Kennt ihr evtl. irgendwelche Snippets oder gibt es sogar schon ein Programm dafür?

Mit bestem Dank im Voraus,
jos


----------



## chmee (21. November 2011)

In der Regel sollte ein Vorschaubild im RAW drinstecken. Beim Auslesen könnte Dir vielleicht dcraw weiterhelfen. Wenn schon nicht beim Auslesen, dann beim Batch-Konvertieren 

mfg chmee


----------



## Dr Dau (25. November 2011)

Hallo!



chmee hat gesagt.:


> Wenn schon nicht beim Auslesen, dann beim Batch-Konvertieren


Bevor es an die Batch-Konvertierung geht, sollte man es erstmal mit einem einzelnen Bild versuchen.
Bei mir kommt nämlich nur Müll bei raus (das Bild ist so dermaßen rotstichig dass selbst ein mit "S" aufgenommenes JPEG, welches nachträglich nochmal mit 50% Qualität gespeichert wird, um Welten besser ist).
Der Rotstich ist im übrigen ein ziemlich eindeutiges Indiz dafür dass die DCRaw-Version nicht mit der Kamera (bzw. dessen Bildern) kompatibel ist (Ausnahmen bestätigen die Regel.
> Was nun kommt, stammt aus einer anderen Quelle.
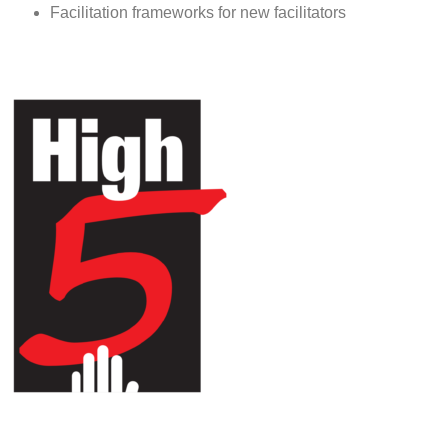
Facilitation frameworks for new facilitators
HIGH 5 ADVENTURE LEARNING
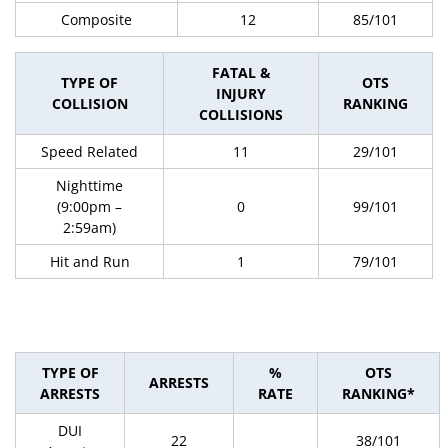
Composite
12
85/101
FATAL &
TYPE OF
OTS
INJURY
COLLISION
RANKING
COLLISIONS
Speed Related
11
29/101
Nighttime
(9:00pm –
0
99/101
2:59am)
Hit and Run
1
79/101
TYPE OF
%
OTS
ARRESTS
ARRESTS
RATE
RANKING*
DUI
22
38/101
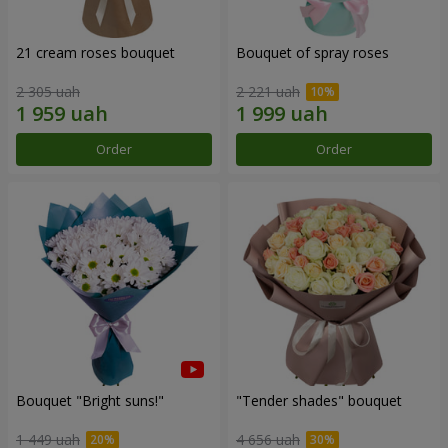
21 cream roses bouquet
Bouquet of spray roses
2 305 uah
2 221 uah
Order
Order
Bouquet "Bright suns!"
"Tender shades" bouquet
1 449 uah
4 656 uah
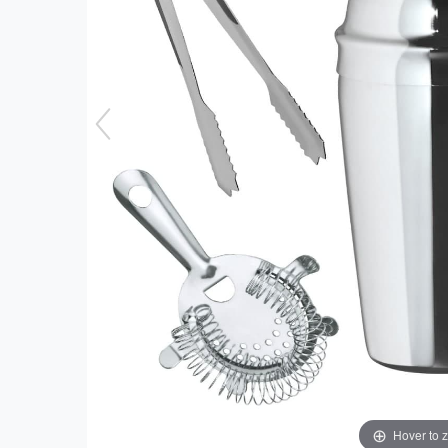
Hover to 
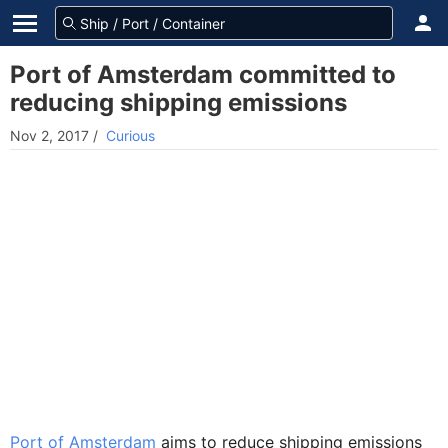
Port of Amsterdam committed to
reducing shipping emissions
Nov 2, 2017
/
Curious
Port of Amsterdam
aims to reduce shipping emissions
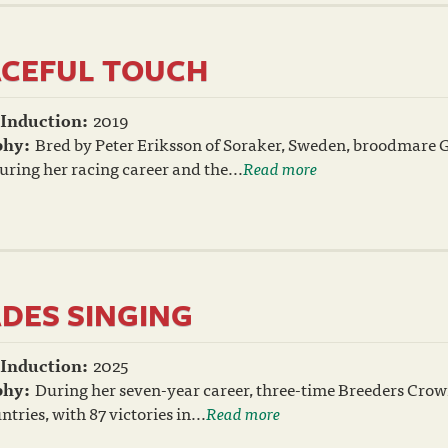
CEFUL TOUCH
 Induction:
2019
phy:
Bred by Peter Eriksson of Soraker, Sweden, broodmare G
ring her racing career and the...
Read more
DES SINGING
 Induction:
2025
phy:
During her seven-year career, three-time Breeders Cro
ntries, with 87 victories in...
Read more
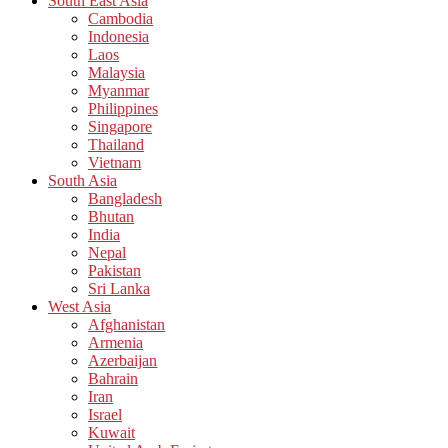
South East Asia
Cambodia
Indonesia
Laos
Malaysia
Myanmar
Philippines
Singapore
Thailand
Vietnam
South Asia
Bangladesh
Bhutan
India
Nepal
Pakistan
Sri Lanka
West Asia
Afghanistan
Armenia
Azerbaijan
Bahrain
Iran
Israel
Kuwait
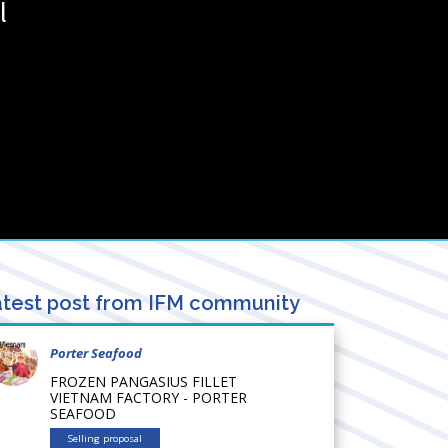
l
test post from IFM community
Porter Seafood
FROZEN PANGASIUS FILLET
VIETNAM FACTORY - PORTER
SEAFOOD
Selling proposal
Was das auslesen des Vorschaubildes angeht, ist Vorsicht geboten.
Im RAW-Bild stecken 2 Vorschaubilder.
Original-Bildgrösse im RAW-Bild bei mir: 4290x2856 px (warum auch immer das Seitenverhältnis nicht stimmt, beim "L"-JPEG hingegen stimmt es --> 4272x2848 px --> dafür stimmt die Bildgrösse beim JPEG nicht)
1. Vorschaubild: 2256x1504 px
2. Vorschaubild: 160x120 px (da hier das Seitenverhältnis nicht stimmt, bekommt das Bild oben und unten einen schwarzen Balken).

Das 2. Vorschaubild steckt auch in JPEG-Aufnahmen, was mich vermuten lässt dass es eigentlich für die Anzeige auf dem Display gedacht ist.

Bei den paar Testbildern die ich mir vorgenommen habe, hat DCRaw zwar das 1. Vorschaubild aus dem RAW-Bild extrahiert, jedoch hat IrfanView das 2. Vorschaubild extrahiert.
Um sicher zu gehen dass das richtige Vorschaubild extrahiert wurde, sollte man also ein Script drüberlaufen lassen, welches die Bildgrösse prüft.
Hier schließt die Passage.